**YOUR GOAL:** Within the data below, copy each line where the string "поролон" is found.

=======

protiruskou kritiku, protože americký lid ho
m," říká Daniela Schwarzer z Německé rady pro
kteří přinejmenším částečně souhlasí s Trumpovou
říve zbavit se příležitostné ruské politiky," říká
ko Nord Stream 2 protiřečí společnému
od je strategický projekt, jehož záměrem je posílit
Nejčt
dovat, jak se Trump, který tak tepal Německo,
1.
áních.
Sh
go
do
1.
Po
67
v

=======

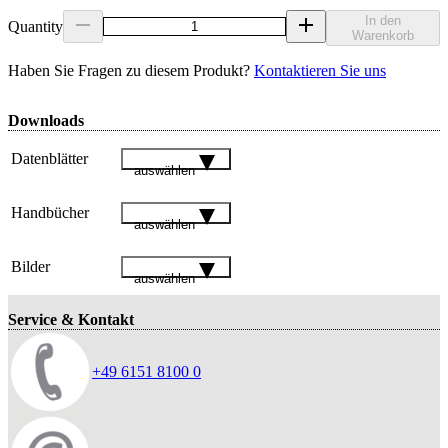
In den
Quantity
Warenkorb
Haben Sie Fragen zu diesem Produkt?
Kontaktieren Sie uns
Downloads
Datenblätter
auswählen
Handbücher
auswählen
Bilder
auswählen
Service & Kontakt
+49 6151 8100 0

=======

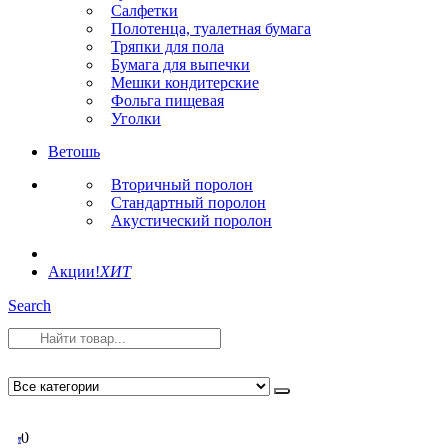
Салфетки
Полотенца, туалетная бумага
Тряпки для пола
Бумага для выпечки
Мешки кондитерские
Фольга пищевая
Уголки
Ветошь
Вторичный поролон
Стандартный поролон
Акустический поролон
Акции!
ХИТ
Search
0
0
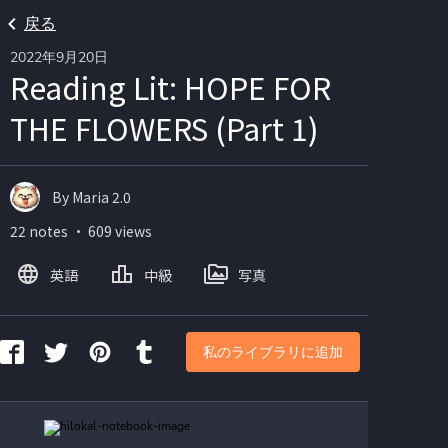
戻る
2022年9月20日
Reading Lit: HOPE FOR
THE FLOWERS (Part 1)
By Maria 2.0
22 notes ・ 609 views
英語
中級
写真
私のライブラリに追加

=======

**SOLUTION TO THE PROBLEM:**
Вторичный поролон
Стандартный поролон
Акустический поролон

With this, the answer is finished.